Time-local generators of open quantum systems are generically divergent at long times, even though the reduced dynamics remains regular. We construct, by analytic continuation, nonperturbative dynamical maps consistent with these generators. For the weak-coupling unbiased spin--boson model, this construction yields an explicit dynamical map that nonperturbatively resums the TCL generator and exposes how the divergences signal the approach to a singular time at which the reduced dynamics becomes noninvertible. The reconstructed map is validated against TEMPO simulations at short times and the exactly solvable rotating-wave model at all times. In the full spin--boson model, the same continuum mechanism produces both an early-time anisotropy, with a measurable phase shift that provides a signature of the environmental correlation and the pointer direction, and a late-time singularity at which the reduced dynamics becomes noninvertible. By contrast, in the rotating-wave model the map approaches this point without reaching it and remains invertible at all times. These results establish a nonperturbative framework for reconstructing reduced dynamics from divergent time-local generators, diagnosing the onset of noninvertibility, and identifying experimentally accessible early-time signatures of environment-induced anisotropy.

Paper Structure

This paper contains 58 sections, 255 equations, 7 figures.

Figures (7)

  • Figure 1: Finite-time loss of invertibility of the dynamical map induced by system--environment interactions. Markovian relaxation, nonsecular coherence mixing, and the Khalfin tail jointly drive the smallest singular value toward zero. The repeated crack-like features reflect successive destructive interference between the exponential contribution and the bath correlation function, progressively suppressing coherence. At the final crack, a singular value vanishes, marking noninvertibility.
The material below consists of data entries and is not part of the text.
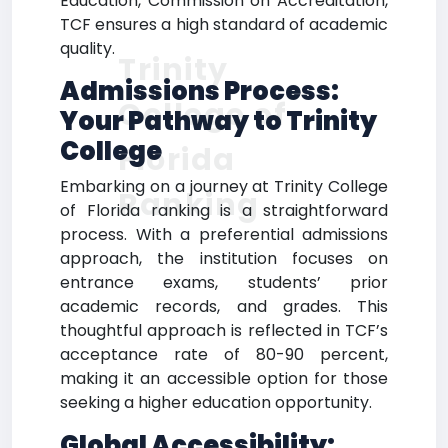
Education, Commission on Accreditation,
TCF ensures a high standard of academic
quality.
Trinity
Admissions Process:
College of
Your Pathway to Trinity
College
Florida
Embarking on a journey at Trinity College
Ranking
of Florida ranking is a straightforward
process. With a preferential admissions
approach, the institution focuses on
entrance exams, students’ prior
academic records, and grades. This
thoughtful approach is reflected in TCF’s
acceptance rate of 80-90 percent,
making it an accessible option for those
seeking a higher education opportunity.
Global Accessibility:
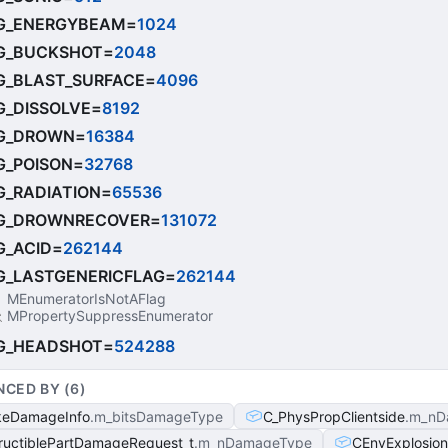
G_ENERGYBEAM
=
1024
G_BUCKSHOT
=
2048
_BLAST_SURFACE
=
4096
_DISSOLVE
=
8192
G_DROWN
=
16384
_POISON
=
32768
_RADIATION
=
65536
G_DROWNRECOVER
=
131072
_ACID
=
262144
_LASTGENERICFLAG
=
262144
MEnumeratorIsNotAFlag
MPropertySuppressEnumerator
G_HEADSHOT
=
524288
NCED BY (
6
)
keDamageInfo
m_bitsDamageType
C_PhysPropClientside
m_nD
ructiblePartDamageRequest_t
m_nDamageType
CEnvExplosion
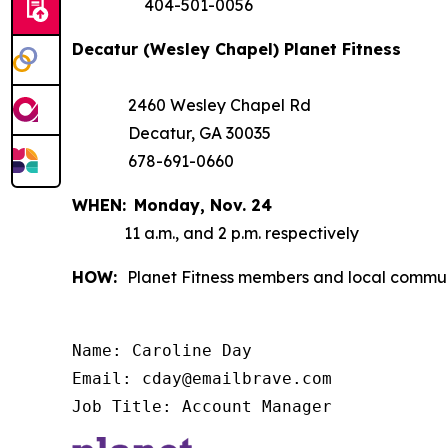
404-501-0056
Decatur (Wesley Chapel) Planet Fitness
2460 Wesley Chapel Rd
Decatur, GA 30035
678-691-0660
WHEN:
Monday,
Nov. 24
11 a.m., and 2 p.m. respectively
HOW:
Planet Fitness members and local communi
Name: Caroline Day

Email: cday@emailbrave.com

Job Title: Account Manager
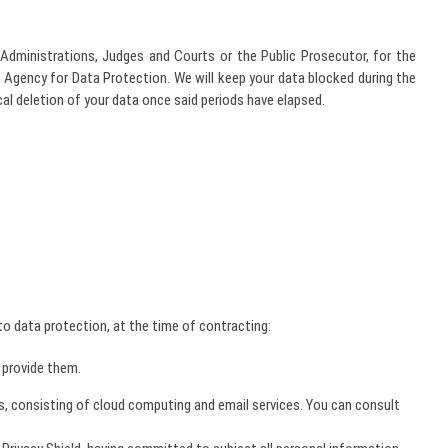
Administrations, Judges and Courts or the Public Prosecutor, for the
h Agency for Data Protection. We will keep your data blocked during the
cal deletion of your data once said periods have elapsed.
o data protection, at the time of contracting:
 provide them.
s, consisting of cloud computing and email services. You can consult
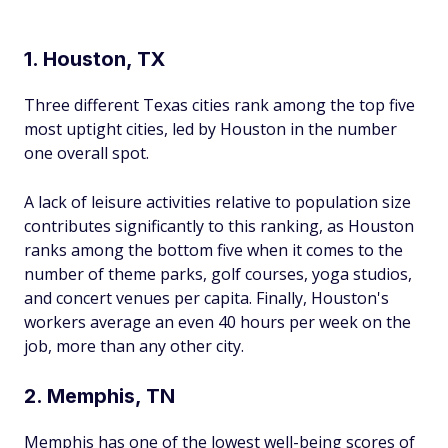
1. Houston, TX
Three different Texas cities rank among the top five
most uptight cities, led by Houston in the number
one overall spot.
A lack of leisure activities relative to population size
contributes significantly to this ranking, as Houston
ranks among the bottom five when it comes to the
number of theme parks, golf courses, yoga studios,
and concert venues per capita. Finally, Houston's
workers average an even 40 hours per week on the
job, more than any other city.
2. Memphis, TN
Memphis has one of the lowest well-being scores of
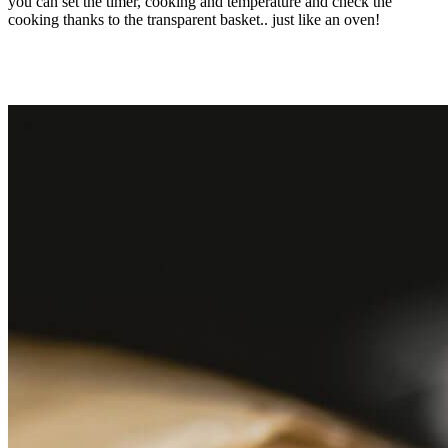
you can set the timer, cooking and temperature and check the
cooking thanks to the transparent basket.. just like an oven!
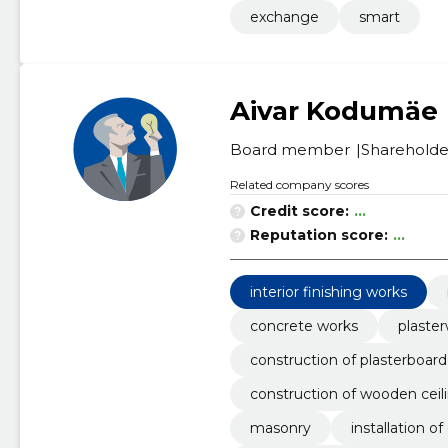
exchange
smart
Aivar Kodumäe
Board member
Shareholde
Related company scores
Credit score:
...
Reputation score:
...
interior finishing works
concrete works
plaste
construction of plasterboard 
construction of wooden ceili
masonry
installation 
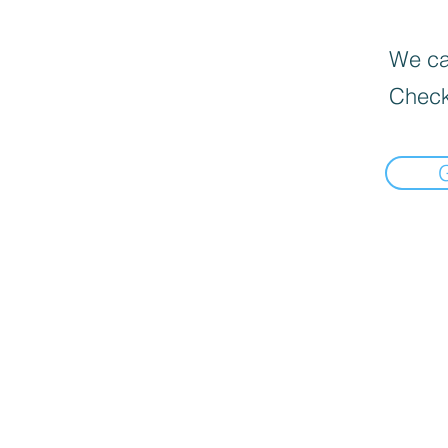
We can
Check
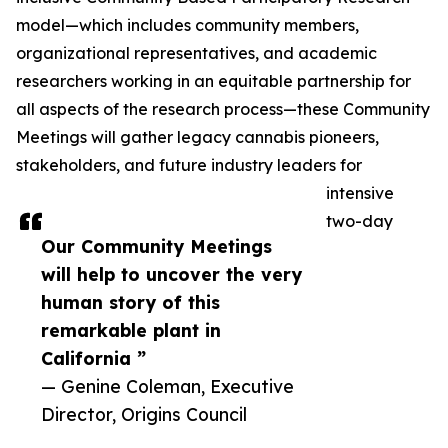
model—which includes community members,
organizational representatives, and academic
researchers working in an equitable partnership for
all aspects of the research process—these Community
Meetings will gather legacy cannabis pioneers,
stakeholders, and future industry leaders for
intensive
two-day
Our Community Meetings
will help to uncover the very
human story of this
remarkable plant in
California ”
— Genine Coleman, Executive
Director, Origins Council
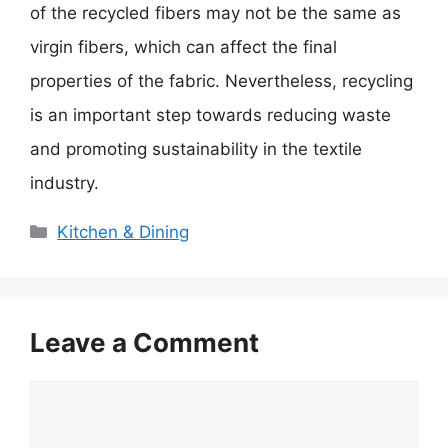
of the recycled fibers may not be the same as
virgin fibers, which can affect the final
properties of the fabric. Nevertheless, recycling
is an important step towards reducing waste
and promoting sustainability in the textile
industry.
Categories
Kitchen & Dining
Leave a Comment
Comment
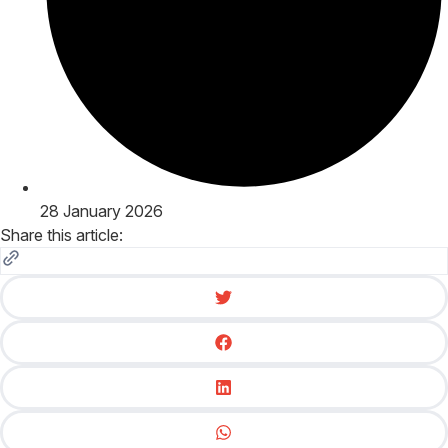
28 January 2026
Share this article:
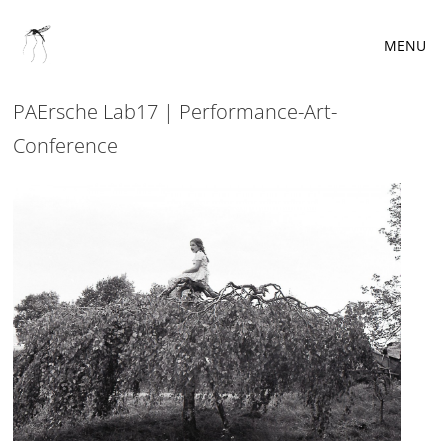
MENU
PAErsche Lab17 | Performance-Art-
Conference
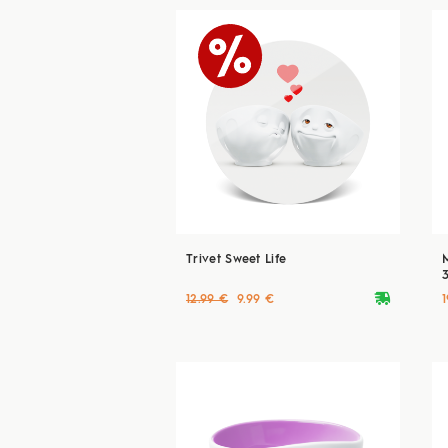
Trivet Sweet Life
deliveryvan
12.99 €
9.99 €
1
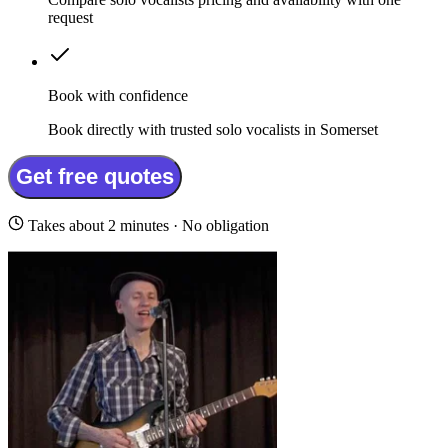
request
Book with confidence
Book directly with trusted solo vocalists in Somerset
Get free quotes
Takes about 2 minutes · No obligation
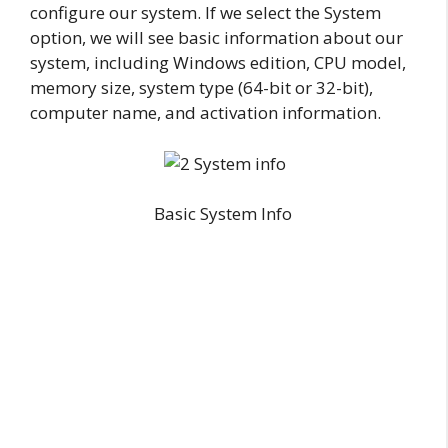
configure our system. If we select the System
option, we will see basic information about our
system, including Windows edition, CPU model,
memory size, system type (64-bit or 32-bit),
computer name, and activation information.
Basic System Info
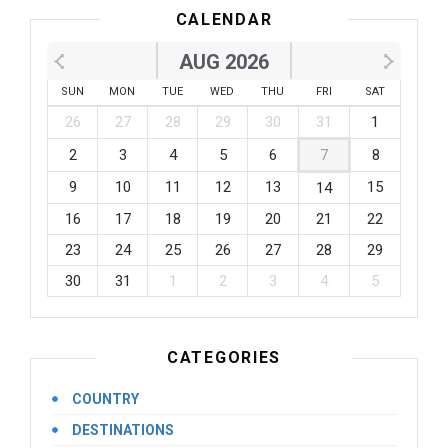
CALENDAR
AUG 2026
SUN
MON
TUE
WED
THU
FRI
SAT
26
27
28
29
30
31
1
2
3
4
5
6
7
8
9
10
11
12
13
15
14
16
17
18
19
20
21
22
23
24
25
26
27
28
29
30
31
1
2
3
4
5
CATEGORIES
COUNTRY
DESTINATIONS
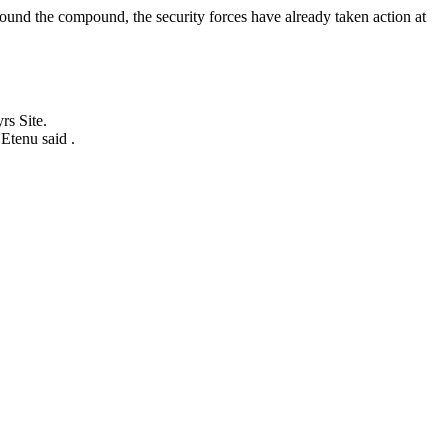
round the compound, the security forces have already taken action at
rs Site.
Etenu said .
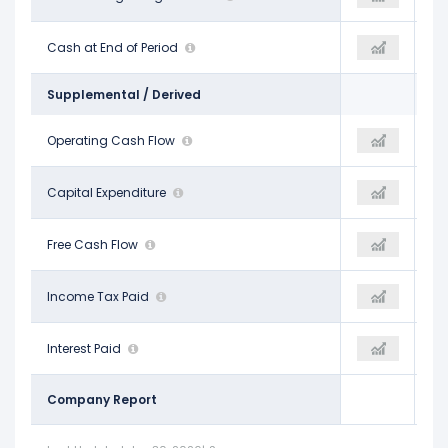
$45.44 B
Cash at End of Period
$39.10 B
$29.27 B
Supplemental / Derived
$91.33 B
Operating Cash Flow
$115.80 B
$130.30 B
-$37.26 B
Capital Expenditure
-$69.69 B
-$89.33 B
$54.07 B
Free Cash Flow
$46.11 B
$40.98 B
$10.55 B
Income Tax Paid
$7.58 B
-$3.55 B
$486.00 M
Interest Paid
-
-$194.00 M
Company Report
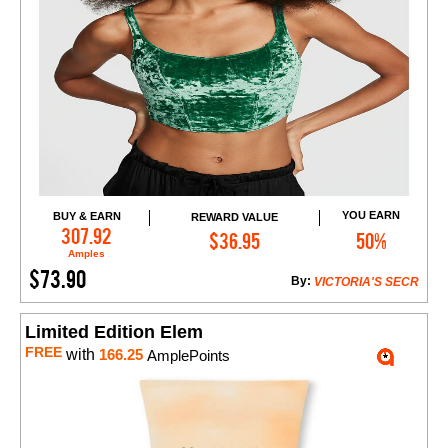
YOU EARN
BUY & EARN
REWARD VALUE
Add to Cart
307.92
$36.95
50%
Amples
$73.90
By:
VICTORIA'S SECR
Limited Edition Elem
FREE
with
166.25
AmplePoints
Beyond this point, resurrection of the initial superposition from the reduced dynamics is no longer possible.
  • Figure 2: Representative long-time dynamics of the coherence amplitude $|f(t)|$. (a,b) Log--linear and log--log plots showing the crossover from exponential (Markovian) to power-law (non-Markovian) decay. Near the phase lock-in time $t_P$, interference produces oscillations. Black: Ohmic bath ($s=1$, $\lambda^2=0.025$); red: sub-Ohmic bath ($s=1/3$, $\lambda^2=0.01$). In both cases $\omega_c=4$, $\Delta=1$.
  • Figure 3: Coherence magnitude (a) and phase (b) near $t_P$ in the RWA model. Constructive interference produces bursts, while destructive interference leads to near-extinction. The phase undergoes a rapid rotation approaching a $\pi$ slip, consistent with the map remaining invertible. Red dotted: exact solution; black solid: two-component model. Parameters: $s=1/3$, $\lambda^2=0.01$, $\omega_c=4$, $\Delta=1$.
  • Figure 4: Numerical validation of the continuation procedure. (a) Early-time generator element $L_{11,11}(t)$: resummed TCL (blue) agrees with the exact result (red). (b) Near $t_P$, destructive interference suppresses $f(t)$ and produces a sharp generator spike. The generator reconstructed from the disentangled map (black) reproduces the exact result (red) before, at, and after the spike. Parameters: $s=1/3$, $\lambda^2=0.01$, $\omega_c=4$, $\Delta=1$, $T=0$.
  • Figure 5: Real part of the nonsecular transfer amplitude $\Phi_{21,12}(t)$. The disentangled map (red), obtained by numerically solving the reconstruction equation \ref{['Eq:Cdot']}, is compared with TEMPO simulations (black dashed) and the Bloch--Redfield prediction (blue). The disentangled result agrees closely with TEMPO and shows that the anisotropy is encoded as a phase shift of oscillations along the pointer direction. Bloch--Redfield, which retains only the pole contribution, misses the branch-cut part of the anisotropy and instead predicts a rotated oscillation axis with no phase shift. The figure therefore provides an early-time, experimentally accessible signature of the continuum contribution that is absent in pole-only treatments. Parameters: $\Delta=1$, $\omega_c=4$, $s=1$, $\lambda^2=0.025$, $\theta=-0.625$, $T=0$.